**Exercise description**
For the entries that follow, restate word for word the line containing "When you buy a laptop, consider", the line containing "other things that", and every line that lies between them.

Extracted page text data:
---

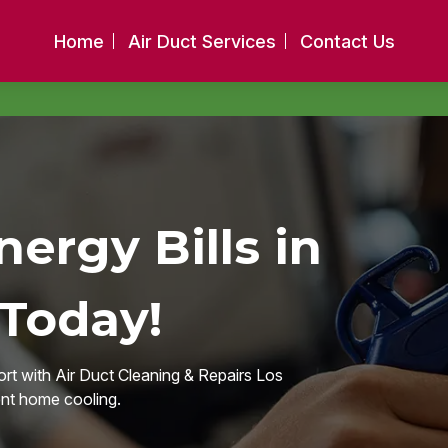
Home
Air Duct Services
Contact Us
ergy Bills in
 Today!
rt with Air Duct Cleaning & Repairs Los
ent home cooling.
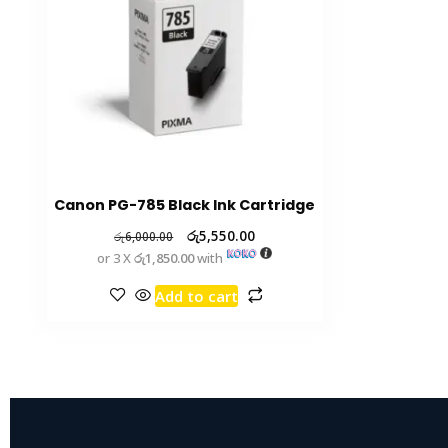
Canon PG-785 Black Ink Cartridge
රු
5,550.00
රු
6,000.00
or 3 X
රු1,850.00
with
Add to cart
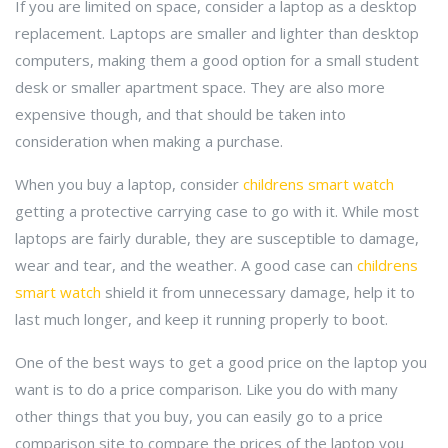
If you are limited on space, consider a laptop as a desktop
replacement. Laptops are smaller and lighter than desktop
computers, making them a good option for a small student
desk or smaller apartment space. They are also more
expensive though, and that should be taken into
consideration when making a purchase.
When you buy a laptop, consider
childrens smart watch
getting a protective carrying case to go with it. While most
laptops are fairly durable, they are susceptible to damage,
wear and tear, and the weather. A good case can
childrens
smart watch
shield it from unnecessary damage, help it to
last much longer, and keep it running properly to boot.
One of the best ways to get a good price on the laptop you
want is to do a price comparison. Like you do with many
other things that you buy, you can easily go to a price
comparison site to compare the prices of the laptop you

---

**Result of this exercise**
When you buy a laptop, consider
childrens smart watch
getting a protective carrying case to go with it. While most
laptops are fairly durable, they are susceptible to damage,
wear and tear, and the weather. A good case can
childrens
smart watch
shield it from unnecessary damage, help it to
last much longer, and keep it running properly to boot.
One of the best ways to get a good price on the laptop you
want is to do a price comparison. Like you do with many
other things that you buy, you can easily go to a price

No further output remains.